The previous incursion occurred less than a month ago, on September 5, with 19 Chinese aircraft. The last large-scale was in early summer, when 28 Chinese air force planes flew over the area on June 15, a day after NATO and G7 leaders warned of China’s military challenge.
Two months before that incident, Taiwan reported another incursion by 25 Chinese planes. Hours later, an American delegation landed on the island. The mission was not labeled as an official trip. It was a symbolic gesture by Washington that angered Beijing. Last year, according to figures from the Taiwan Foreign Ministry, 2,900 Chinese military aircraft entered our Taiwan Air Defense Identification Zone.
On July 1, wearing a gray suit Mao, Chinese President Xi Jinping, sitting in a box in the south of the walls of the Forbidden City, atop a portrait giant of the founder of the People ‘s Republic of China, is recalled Taiwan in his speech during the Chinese Communist Party’s centennial celebration. Xi vowed to complete “reunification” with self-ruled Taiwan and vowed to “crush” any attempts at formal independence on the island.

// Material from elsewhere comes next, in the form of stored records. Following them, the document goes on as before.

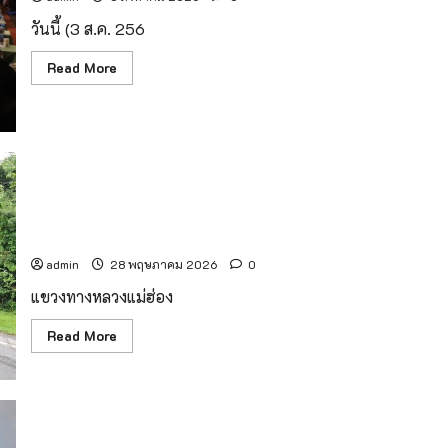
วันนี้ (3 ส.ค. 256
Read
Read More
more
about
สสจ.เชียงใหม่
ยก
ระดับ
ทีม
Case
Manager
แขวงทางหลวงแม่ฮ่องสอน ขอแจ้งปิดการจราจรเนื่องจากเกิด
พัฒนา
ศักยภาพ
เหตุเสาไฟฟ้าล้ม-เอียง จำนวนหลายต้น ณ ทางหลวงหมายเลข
ดูแล
ผู้
108
ติด
ยา
admin
28 พฤษภาคม 2026
0
เสพ
ติด
แขวงทางหลวงแม่ฮ่อง
พร้อม
เดิน
หน้า
Read
Read More
ปฏิบัติ
more
การ
about
“Operation
แขวง
90
ทางหลวง
Days”
แม่ฮ่องสอน
ฟื้นฟู
ขอ
ผู้
แจ้ง
ป่วย
ปิด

China’s most powerful leader since Mao Zedong, qualified by calling for a “peaceful reunification” process. Although he did not hide that his country could use force to achieve its purpose. His sentence was clear: “No one should underestimate the strong determination, the firm will and the formidable ability of the Chinese people to defend national sovereignty and territorial integrity.”